WORK TO BE COMPLETED — The entries that follow need to be reproduced exactly, minus any images.

[Stored items from a collection]
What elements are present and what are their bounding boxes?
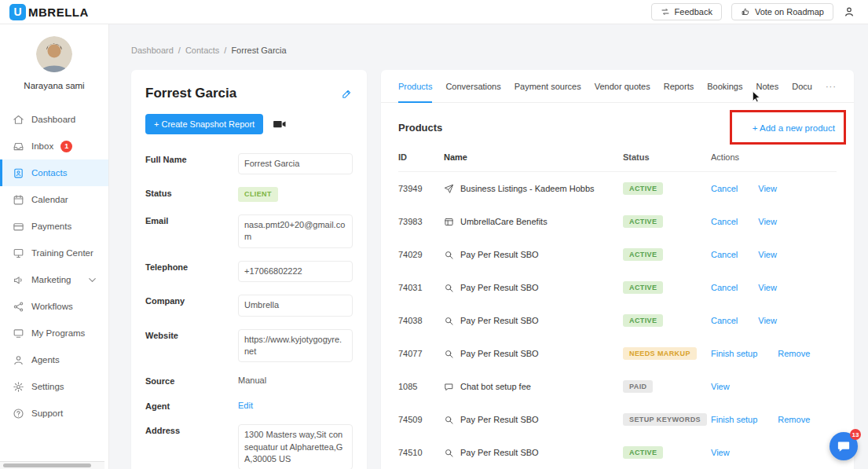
field-input[interactable]: Umbrella — [238, 295, 353, 316]
content-row: Forrest Garcia + Create Snapshot Report … — [109, 70, 868, 469]
action-remove[interactable]: Remove — [778, 415, 810, 424]
avatar[interactable] — [36, 36, 72, 72]
tab-bookings[interactable]: Bookings — [707, 70, 742, 102]
tab-docu[interactable]: Docu — [792, 70, 812, 102]
scrollbar-thumb[interactable] — [3, 464, 91, 467]
create-snapshot-report-button[interactable]: + Create Snapshot Report — [145, 114, 263, 134]
chat-launcher-button[interactable]: 13 — [830, 432, 858, 460]
account-icon[interactable] — [843, 5, 855, 18]
video-camera-icon[interactable] — [273, 117, 287, 131]
tabs: ProductsConversationsPayment sourcesVend… — [381, 70, 854, 103]
sidebar-item-workflows[interactable]: Workflows — [0, 293, 108, 320]
product-name: Pay Per Result SBO — [444, 283, 623, 293]
action-view[interactable]: View — [758, 217, 777, 226]
breadcrumb-item[interactable]: Contacts — [185, 46, 219, 55]
sidebar-item-label: Contacts — [31, 168, 67, 178]
action-finish-setup[interactable]: Finish setup — [711, 349, 757, 358]
status-badge: ACTIVE — [623, 215, 663, 228]
sidebar-item-payments[interactable]: Payments — [0, 213, 108, 240]
sidebar-item-label: Payments — [31, 222, 71, 231]
calendar-icon — [13, 194, 24, 206]
sidebar: Narayana sami DashboardInbox1ContactsCal… — [0, 24, 109, 469]
sidebar-item-training-center[interactable]: Training Center — [0, 240, 108, 266]
breadcrumb-separator: / — [224, 46, 226, 55]
field-value: https://www.kyjotygogyre.net — [238, 326, 353, 363]
sidebar-menu: DashboardInbox1ContactsCalendarPaymentsT… — [0, 106, 108, 427]
tab-conversations[interactable]: Conversations — [445, 70, 500, 102]
action-cancel[interactable]: Cancel — [711, 316, 738, 325]
edit-agent-link[interactable]: Edit — [238, 401, 253, 410]
brand-name: MBRELLA — [28, 5, 89, 19]
feedback-label: Feedback — [675, 7, 712, 16]
tabs-overflow-button[interactable]: ··· — [826, 70, 837, 102]
product-name: Pay Per Result SBO — [444, 250, 623, 260]
field-label: Email — [145, 211, 238, 226]
action-finish-setup[interactable]: Finish setup — [711, 415, 757, 424]
field-telephone: Telephone+17066802222 — [145, 253, 353, 287]
edit-pencil-icon[interactable] — [341, 88, 353, 100]
chevron-down-icon — [86, 274, 98, 286]
brand-logo-icon: U — [9, 4, 26, 20]
action-cancel[interactable]: Cancel — [711, 283, 738, 292]
breadcrumb-item: Forrest Garcia — [231, 46, 286, 55]
field-value: 1300 Masters way,Sit consequatur ut Alph… — [238, 421, 353, 469]
action-view[interactable]: View — [758, 283, 777, 292]
product-id: 1085 — [398, 382, 444, 391]
field-full-name: Full NameForrest Garcia — [145, 145, 353, 179]
action-cancel[interactable]: Cancel — [711, 217, 738, 226]
unread-badge: 1 — [60, 141, 72, 152]
sidebar-item-agents[interactable]: Agents — [0, 346, 108, 373]
action-cancel[interactable]: Cancel — [711, 184, 738, 193]
product-id: 74509 — [398, 415, 444, 424]
contact-card: Forrest Garcia + Create Snapshot Report … — [131, 70, 367, 469]
action-view[interactable]: View — [758, 316, 777, 325]
product-name-text: Pay Per Result SBO — [460, 415, 539, 424]
search-icon — [444, 283, 454, 293]
field-input[interactable]: nasa.pmt20+20@gmail.com — [238, 214, 353, 248]
breadcrumb-item[interactable]: Dashboard — [131, 46, 174, 55]
tab-payment-sources[interactable]: Payment sources — [515, 70, 581, 102]
sidebar-item-label: Training Center — [31, 248, 93, 258]
product-status: PAID — [623, 380, 711, 393]
action-view[interactable]: View — [711, 382, 730, 391]
field-input[interactable]: Forrest Garcia — [238, 153, 353, 174]
contact-header: Forrest Garcia — [145, 82, 353, 114]
tab-reports[interactable]: Reports — [664, 70, 694, 102]
tab-vendor-quotes[interactable]: Vendor quotes — [595, 70, 650, 102]
sidebar-item-my-programs[interactable]: My Programs — [0, 320, 108, 346]
feedback-button[interactable]: Feedback — [651, 3, 722, 20]
products-header: Products + Add a new product — [381, 103, 854, 148]
action-cancel[interactable]: Cancel — [711, 250, 738, 259]
products-title: Products — [398, 122, 442, 134]
sidebar-item-dashboard[interactable]: Dashboard — [0, 106, 108, 133]
settings-icon — [13, 381, 24, 393]
field-label: Telephone — [145, 258, 238, 273]
sidebar-item-calendar[interactable]: Calendar — [0, 186, 108, 213]
horizontal-scrollbar[interactable] — [0, 461, 104, 469]
product-status: ACTIVE — [623, 281, 711, 294]
products-table: IDNameStatusActions 73949Business Listin… — [381, 148, 854, 469]
products-table-head: IDNameStatusActions — [398, 148, 837, 172]
sidebar-item-contacts[interactable]: Contacts — [0, 159, 108, 186]
field-input[interactable]: https://www.kyjotygogyre.net — [238, 329, 353, 363]
action-view[interactable]: View — [758, 184, 777, 193]
sidebar-item-inbox[interactable]: Inbox1 — [0, 133, 108, 159]
action-view[interactable]: View — [711, 448, 730, 457]
search-icon — [444, 448, 454, 458]
brand-logo[interactable]: U MBRELLA — [9, 4, 89, 20]
training-icon — [13, 247, 24, 259]
field-input[interactable]: 1300 Masters way,Sit consequatur ut Alph… — [238, 424, 353, 469]
product-status: ACTIVE — [623, 446, 711, 459]
sidebar-item-settings[interactable]: Settings — [0, 373, 108, 400]
add-new-product-button[interactable]: + Add a new product — [753, 123, 835, 133]
contacts-icon — [13, 167, 24, 179]
main-content: Dashboard/Contacts/Forrest Garcia Forres… — [109, 24, 868, 469]
tab-products[interactable]: Products — [398, 70, 432, 102]
field-input[interactable]: +17066802222 — [238, 261, 353, 282]
sidebar-item-marketing[interactable]: Marketing — [0, 266, 108, 293]
sidebar-item-label: Agents — [31, 355, 60, 365]
sidebar-item-support[interactable]: Support — [0, 400, 108, 427]
action-remove[interactable]: Remove — [778, 349, 810, 358]
action-view[interactable]: View — [758, 250, 777, 259]
vote-on-roadmap-button[interactable]: Vote on Roadmap — [731, 3, 833, 20]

THE ANSWER —
What elements are present and what are their bounding boxes?
field-input[interactable]: Umbrella — [238, 295, 353, 316]
content-row: Forrest Garcia + Create Snapshot Report … — [109, 70, 868, 469]
action-remove[interactable]: Remove — [778, 415, 810, 424]
avatar[interactable] — [36, 36, 72, 72]
tab-bookings[interactable]: Bookings — [707, 70, 742, 102]
tab-docu[interactable]: Docu — [792, 70, 812, 102]
scrollbar-thumb[interactable] — [3, 464, 91, 467]
create-snapshot-report-button[interactable]: + Create Snapshot Report — [145, 114, 263, 134]
chat-launcher-button[interactable]: 13 — [830, 432, 858, 460]
account-icon[interactable] — [843, 5, 855, 18]
video-camera-icon[interactable] — [273, 117, 287, 131]
tabs: ProductsConversationsPayment sourcesVend… — [381, 70, 854, 103]
sidebar-item-workflows[interactable]: Workflows — [0, 293, 108, 320]
product-name: Pay Per Result SBO — [444, 283, 623, 293]
action-view[interactable]: View — [758, 217, 777, 226]
breadcrumb-item[interactable]: Contacts — [185, 46, 219, 55]
sidebar-item-label: Contacts — [31, 168, 67, 178]
action-finish-setup[interactable]: Finish setup — [711, 349, 757, 358]
status-badge: ACTIVE — [623, 215, 663, 228]
sidebar-item-payments[interactable]: Payments — [0, 213, 108, 240]
sidebar-item-label: Payments — [31, 222, 71, 231]
calendar-icon — [13, 194, 24, 206]
sidebar: Narayana sami DashboardInbox1ContactsCal… — [0, 24, 109, 469]
sidebar-item-training-center[interactable]: Training Center — [0, 240, 108, 266]
breadcrumb-separator: / — [224, 46, 226, 55]
field-value: https://www.kyjotygogyre.net — [238, 326, 353, 363]
sidebar-menu: DashboardInbox1ContactsCalendarPaymentsT… — [0, 106, 108, 427]
tab-conversations[interactable]: Conversations — [445, 70, 500, 102]
action-cancel[interactable]: Cancel — [711, 316, 738, 325]
edit-agent-link[interactable]: Edit — [238, 401, 253, 410]
brand-name: MBRELLA — [28, 5, 89, 19]
feedback-label: Feedback — [675, 7, 712, 16]
tabs-overflow-button[interactable]: ··· — [826, 70, 837, 102]
product-name: Pay Per Result SBO — [444, 250, 623, 260]
field-label: Email — [145, 211, 238, 226]
action-finish-setup[interactable]: Finish setup — [711, 415, 757, 424]
field-telephone: Telephone+17066802222 — [145, 253, 353, 287]
edit-pencil-icon[interactable] — [341, 88, 353, 100]
chevron-down-icon — [86, 274, 98, 286]
brand-logo-icon: U — [9, 4, 26, 20]
action-cancel[interactable]: Cancel — [711, 283, 738, 292]
breadcrumb-item: Forrest Garcia — [231, 46, 286, 55]
field-value: 1300 Masters way,Sit consequatur ut Alph… — [238, 421, 353, 469]
action-view[interactable]: View — [758, 283, 777, 292]
product-id: 1085 — [398, 382, 444, 391]
field-full-name: Full NameForrest Garcia — [145, 145, 353, 179]
action-cancel[interactable]: Cancel — [711, 217, 738, 226]
unread-badge: 1 — [60, 141, 72, 152]
sidebar-item-agents[interactable]: Agents — [0, 346, 108, 373]
action-cancel[interactable]: Cancel — [711, 184, 738, 193]
product-id: 74509 — [398, 415, 444, 424]
contact-card: Forrest Garcia + Create Snapshot Report … — [131, 70, 367, 469]
action-view[interactable]: View — [758, 316, 777, 325]
product-name-text: Pay Per Result SBO — [460, 415, 539, 424]
search-icon — [444, 283, 454, 293]
field-input[interactable]: nasa.pmt20+20@gmail.com — [238, 214, 353, 248]
breadcrumb-item[interactable]: Dashboard — [131, 46, 174, 55]
tab-payment-sources[interactable]: Payment sources — [515, 70, 581, 102]
sidebar-item-label: Training Center — [31, 248, 93, 258]
product-status: PAID — [623, 380, 711, 393]
action-view[interactable]: View — [711, 382, 730, 391]
field-input[interactable]: Forrest Garcia — [238, 153, 353, 174]
contact-header: Forrest Garcia — [145, 82, 353, 114]
tab-reports[interactable]: Reports — [664, 70, 694, 102]
tab-vendor-quotes[interactable]: Vendor quotes — [595, 70, 650, 102]
sidebar-item-my-programs[interactable]: My Programs — [0, 320, 108, 346]
feedback-button[interactable]: Feedback — [651, 3, 722, 20]
products-header: Products + Add a new product — [381, 103, 854, 148]
action-cancel[interactable]: Cancel — [711, 250, 738, 259]
products-title: Products — [398, 122, 442, 134]
sidebar-item-dashboard[interactable]: Dashboard — [0, 106, 108, 133]
settings-icon — [13, 381, 24, 393]
field-label: Telephone — [145, 258, 238, 273]
sidebar-item-calendar[interactable]: Calendar — [0, 186, 108, 213]
horizontal-scrollbar[interactable] — [0, 461, 104, 469]
product-status: ACTIVE — [623, 281, 711, 294]
products-table: IDNameStatusActions 73949Business Listin… — [381, 148, 854, 469]
products-table-head: IDNameStatusActions — [398, 148, 837, 172]
sidebar-item-contacts[interactable]: Contacts — [0, 159, 108, 186]
field-input[interactable]: https://www.kyjotygogyre.net — [238, 329, 353, 363]
action-view[interactable]: View — [758, 184, 777, 193]
sidebar-item-inbox[interactable]: Inbox1 — [0, 133, 108, 159]
action-view[interactable]: View — [711, 448, 730, 457]
search-icon — [444, 448, 454, 458]
brand-logo[interactable]: U MBRELLA — [9, 4, 89, 20]
training-icon — [13, 247, 24, 259]
field-input[interactable]: 1300 Masters way,Sit consequatur ut Alph… — [238, 424, 353, 469]
product-status: ACTIVE — [623, 446, 711, 459]
sidebar-item-settings[interactable]: Settings — [0, 373, 108, 400]
add-new-product-button[interactable]: + Add a new product — [753, 123, 835, 133]
contacts-icon — [13, 167, 24, 179]
main-content: Dashboard/Contacts/Forrest Garcia Forres… — [109, 24, 868, 469]
tab-products[interactable]: Products — [398, 70, 432, 102]
field-input[interactable]: +17066802222 — [238, 261, 353, 282]
sidebar-item-marketing[interactable]: Marketing — [0, 266, 108, 293]
sidebar-item-label: Agents — [31, 355, 60, 365]
sidebar-item-support[interactable]: Support — [0, 400, 108, 427]
action-remove[interactable]: Remove — [778, 349, 810, 358]
action-view[interactable]: View — [758, 250, 777, 259]
vote-on-roadmap-button[interactable]: Vote on Roadmap — [731, 3, 833, 20]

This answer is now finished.